14 Das Bundesverwaltungsgericht hat dem Fluchtvorbringen des Revisionswerbers unter mehreren Gesichtspunkten die Glaubwürdigkeit abgesprochen und im Rahmen seiner Erwägungen nachvollziehbar aufgezeigt, welche Aspekte nach Ansicht des Gerichts gegen eine dem Revisionswerber in seinem Herkunftsstaat tatsächlich drohende Verfolgung sprechen. Diese Annahme stützte das Bundesverwaltungsgericht sowohl auf den in der mündlichen Verhandlung gewonnenen persönlichen Eindruck des Revisionswerbers und des Zeugen V. S. als auch auf zahlreiche Ungereimtheiten in den Aussagen des Revisionswerbers zu seiner sexuellen Orientierung sowie auf Widersprüche in den unterschiedlichen Angaben zu den Fluchtgründen. Entgegen dem Vorbringen in der Zulässigkeitsbegründung der Revision setzte sich das Bundesverwaltungsgericht in seinen beweiswürdigenden Überlegungen mit den vorgelegten Chatprotokollen, den behaupteten sexuellen Kontakten zwischen dem Revisionswerber und dem Zeugen V. S. auseinander und berücksichtigte auch die Beratungsgespräche des Revisionswerbers mit dem Verein Q. B., sowie dass er in einer Unterkunft für Bedürftige wohnt. Vor diesem Hintergrund schenkte das Bundesverwaltungsgericht wie schon zuvor das Bundesamt für Fremdenwesen und Asyl dem Vorbringen des Revisionswerbers zu den Gründen einer Verfolgung im Herkunftsstaat keinen Glauben.

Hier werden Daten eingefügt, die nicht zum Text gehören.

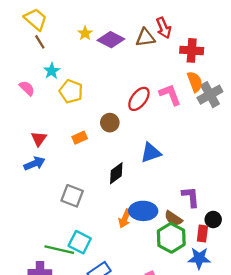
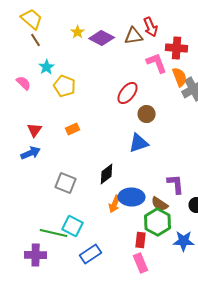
pink L-shape: (170, 95) -> (157, 63), moved
brown circle: (110, 123) -> (147, 114), moved
black diamond: (116, 173) -> (107, 174), moved
red rectangle: (202, 233) -> (141, 240), moved

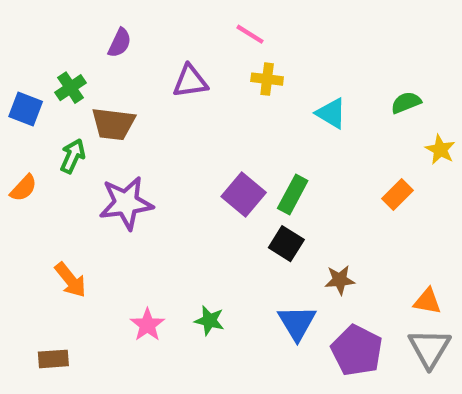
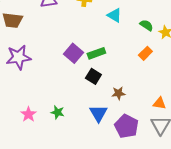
green semicircle: (406, 103) -> (146, 25), moved, turned 56
green rectangle: (293, 194) -> (96, 53), turned 42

15 Eine Mangelhaftigkeit der Beweiswürdigung im Rahmen des dargelegten Maßstabes für das Vorliegen einer Rechtsfrage von grundsätzlicher Bedeutung zeigt die Revision mit ihren Ausführungen, die nur einzelne Aspekte der umfangreichen beweiswürdigenden Überlegungen des Bundesverwaltungsgerichts herausgreifen, nicht auf. Die Revision zeigt auch im Lichte der vom Bundesverwaltungsgericht zitierten und im Rahmen der Beweiswürdigung beachteten SOGI Richtlinien des UNHCR nicht auf, dass diese Beurteilung an einer vom Verwaltungsgerichtshof aufzugreifenden Mangelhaftigkeit leiden würde bzw. insgesamt unvertretbar wäre.
16 Soweit die Revision an mehreren Stellen in der Zulässigkeitsbegründung moniert, das Bundesverwaltungsgericht hätte weitere Ermittlungen anstellen müssen und insbesondere Sachverständigengutachten zur Narbe des Revisionswerbers oder der Manipulationsmöglichkeiten der vorgelegten Beweise einholen müssen und damit einen Ermittlungsmangel geltend macht, fehlt es diesem Vorbringen schon an der für die Geltendmachung eines Verfahrensmangels erforderlichen Relevanzdarstellung (vgl. zu den Anforderungen an die Relevanzdarstellung VwGH 17.11.2022, Ra 2022/14/0288; zu Narben insbesondere VwGH 22.1.2021, Ra 2020/01/0482, jeweils mwN).
17 In der Revision werden keine Rechtsfragen aufgeworfen, denen im Sinne des Art. 133 Abs. 4 B VG grundsätzliche Bedeutung zukäme. Die Revision war daher gemäß § 34 Abs. 1 und 3 VwGG ohne weiteres Verfahren zurückzuweisen.